Efficient All-to-All Collective Communication Schedules for Direct-Connect Topologies
Prithwish Basu, Liangyu Zhao, Jason Fantl, Siddharth Pal, Arvind Krishnamurthy, Joud Khoury
TL;DR
The paper addresses the critical problem of bandwidth-optimal all-to-all scheduling on large-scale direct-connect networks used in ML and HPC. It advances a scalable solution by formulating all-to-all as a Max Concurrent Multi-Commodity Flow problem and introducing a master LP with parallel child LPs, plus time-stepped and path-based MCF variants to handle different fabrics. A full compiler/toolchain lowers the optimized flows to practical runtimes (MSCCL/oneCCL) and NIC routing, with demonstrated near-optimal throughput across diverse topologies and scales, including GenKautz expanders that closely meet the theoretical lower bound on all-to-all time.

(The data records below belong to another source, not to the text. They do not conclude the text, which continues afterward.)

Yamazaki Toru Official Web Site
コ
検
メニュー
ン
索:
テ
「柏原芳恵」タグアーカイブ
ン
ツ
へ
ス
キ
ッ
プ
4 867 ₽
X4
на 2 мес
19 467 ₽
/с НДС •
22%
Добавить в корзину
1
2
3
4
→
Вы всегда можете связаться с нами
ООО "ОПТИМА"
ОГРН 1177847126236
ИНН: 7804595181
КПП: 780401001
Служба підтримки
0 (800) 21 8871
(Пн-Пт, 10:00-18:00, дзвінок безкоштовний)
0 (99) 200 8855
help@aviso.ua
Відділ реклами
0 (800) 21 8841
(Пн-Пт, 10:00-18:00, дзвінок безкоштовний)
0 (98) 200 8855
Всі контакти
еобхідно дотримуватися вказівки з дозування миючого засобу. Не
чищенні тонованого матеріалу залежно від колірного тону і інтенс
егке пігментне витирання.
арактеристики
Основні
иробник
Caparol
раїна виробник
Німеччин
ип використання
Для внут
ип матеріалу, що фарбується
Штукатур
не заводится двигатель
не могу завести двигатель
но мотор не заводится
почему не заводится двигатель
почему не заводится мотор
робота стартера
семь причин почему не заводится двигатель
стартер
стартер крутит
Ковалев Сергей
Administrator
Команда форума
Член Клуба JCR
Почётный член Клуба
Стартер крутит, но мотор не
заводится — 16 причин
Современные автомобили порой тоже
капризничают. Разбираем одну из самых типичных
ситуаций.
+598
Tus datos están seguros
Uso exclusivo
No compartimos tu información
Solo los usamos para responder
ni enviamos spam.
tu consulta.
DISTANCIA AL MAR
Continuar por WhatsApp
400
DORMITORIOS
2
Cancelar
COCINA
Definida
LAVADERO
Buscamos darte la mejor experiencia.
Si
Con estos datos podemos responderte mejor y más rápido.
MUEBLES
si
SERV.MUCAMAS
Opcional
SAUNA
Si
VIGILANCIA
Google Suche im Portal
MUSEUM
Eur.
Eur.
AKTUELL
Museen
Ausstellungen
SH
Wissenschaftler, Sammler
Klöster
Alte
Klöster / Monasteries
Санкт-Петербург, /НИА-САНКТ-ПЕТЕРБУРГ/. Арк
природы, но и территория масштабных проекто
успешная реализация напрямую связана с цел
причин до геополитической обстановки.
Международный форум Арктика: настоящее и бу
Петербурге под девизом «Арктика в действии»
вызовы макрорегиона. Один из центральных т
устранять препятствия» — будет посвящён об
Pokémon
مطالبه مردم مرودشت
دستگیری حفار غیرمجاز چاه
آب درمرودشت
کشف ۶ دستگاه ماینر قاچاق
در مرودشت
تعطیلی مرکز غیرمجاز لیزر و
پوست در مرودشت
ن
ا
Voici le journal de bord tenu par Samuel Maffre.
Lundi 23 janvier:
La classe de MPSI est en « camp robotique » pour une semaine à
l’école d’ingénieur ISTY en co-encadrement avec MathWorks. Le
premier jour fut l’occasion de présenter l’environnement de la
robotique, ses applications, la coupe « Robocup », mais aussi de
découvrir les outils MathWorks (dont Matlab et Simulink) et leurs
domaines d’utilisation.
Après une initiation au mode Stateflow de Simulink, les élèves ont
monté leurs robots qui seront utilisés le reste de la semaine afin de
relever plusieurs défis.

The results show substantial performance gains over baselines, significant runtime efficiency at large N (up to 1000+), and clear guidance for topology choices and scheduling in reconfigurable direct-connect interconnects. This work enables scalable, high-bandwidth all-to-all communication for ML embeddings, FFTs, and MoE workloads on modern accelerator clusters.
Abstract
The all-to-all collective communications primitive is widely used in machine learning (ML) and high performance computing (HPC) workloads, and optimizing its performance is of interest to both ML and HPC communities. All-to-all is a particularly challenging workload that can severely strain the underlying interconnect bandwidth at scale. This paper takes a holistic approach to optimize the performance of all-to-all collective communications on supercomputer-scale direct-connect interconnects. We address several algorithmic and practical challenges in developing efficient and bandwidth-optimal all-to-all schedules for any topology and lowering the schedules to various runtimes and interconnect technologies. We also propose a novel topology that delivers near-optimal all-to-all performance.